What to do
I would like the line with "Colaboraciones" and every line after it, down to the end of the entries below, output exactly and without pictures.

The records
****

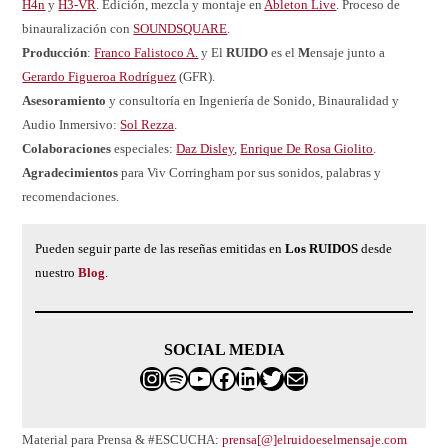
H4n
y
H3-VR
. Edición, mezcla y montaje en
Ableton Live
. Proceso de
binauralización con
SOUNDSQUARE
.
Producción
:
Franco Falistoco A.
y El
RUIDO
es el
M
ensaje junto a
Gerardo Figueroa Rodríguez
(GFR).
Asesoramiento
y consultoría en Ingeniería de Sonido, Binauralidad y
Audio Inmersivo:
Sol Rezza
.
Colaboraciones
especiales:
Daz Disley
,
Enrique De Rosa Giolito
.
Agradecimientos
para Viv Corringham por sus sonidos, palabras y
recomendaciones.
Pueden seguir parte de las reseñas emitidas en
Los RUIDOS
desde
nuestro
Blog
.
SOCIAL MEDIA
Instagram
Spotify
franco@elruidoeselmensaj
Facebook
LinkedIn
Twitter
Correo electrónico
Material para Prensa & #ESCUCHA:
prensa[@]elruidoeselmensaje.com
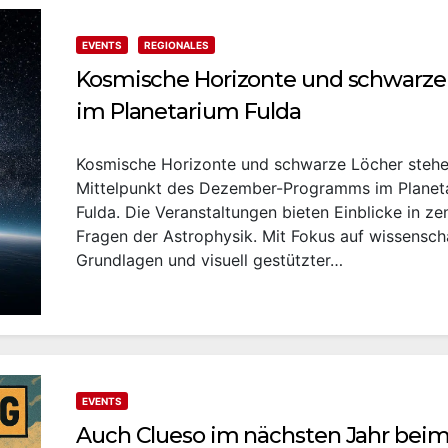
EVENTS
REGIONALES
Kosmische Horizonte und schwarze
im Planetarium Fulda
Kosmische Horizonte und schwarze Löcher stehe
Mittelpunkt des Dezember-Programms im Planet
Fulda. Die Veranstaltungen bieten Einblicke in ze
Fragen der Astrophysik. Mit Fokus auf wissensch
Grundlagen und visuell gestützter…
EVENTS
Auch Clueso im nächsten Jahr bei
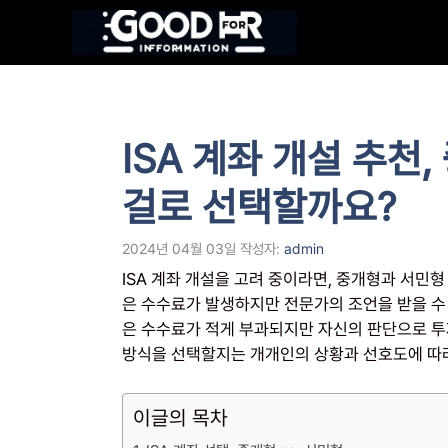
컨
텐
츠
로
건
너
ISA 계좌 개설 추천
뛰
기
걸로 선택할까요?
2024년 04월 03일
작성자:
admin
ISA 계좌 개설을 고려 중이라면, 중개형과 서민형
은 수수료가 발생하지만 전문가의 조언을 받을 수 
은 수수료가 적게 부과되지만 자신의 판단으로 투
방식을 선택할지는 개개인의 상황과 선호도에 따라
이글의 목차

****

Expected answer
Colaboraciones
especiales:
Daz Disley
,
Enrique De Rosa Giolito
.
Agradecimientos
para Viv Corringham por sus sonidos, palabras y
recomendaciones.
Pueden seguir parte de las reseñas emitidas en
Los RUIDOS
desde
nuestro
Blog
.
SOCIAL MEDIA
Instagram
Spotify
franco@elruidoeselmensaj
Facebook
LinkedIn
Twitter
Correo electrónico
Material para Prensa & #ESCUCHA:
prensa[@]elruidoeselmensaje.com
EVENTS
REGIONALES
Kosmische Horizonte und schwarze
im Planetarium Fulda
Kosmische Horizonte und schwarze Löcher stehe
Mittelpunkt des Dezember-Programms im Planet
Fulda. Die Veranstaltungen bieten Einblicke in ze
Fragen der Astrophysik. Mit Fokus auf wissensch
Grundlagen und visuell gestützter…
EVENTS
Auch Clueso im nächsten Jahr bei
컨
텐
츠
로
건
너
ISA 계좌 개설 추천
뛰
기
걸로 선택할까요?
2024년 04월 03일
작성자:
admin
ISA 계좌 개설을 고려 중이라면, 중개형과 서민형
은 수수료가 발생하지만 전문가의 조언을 받을 수 
은 수수료가 적게 부과되지만 자신의 판단으로 투
방식을 선택할지는 개개인의 상황과 선호도에 따라
이글의 목차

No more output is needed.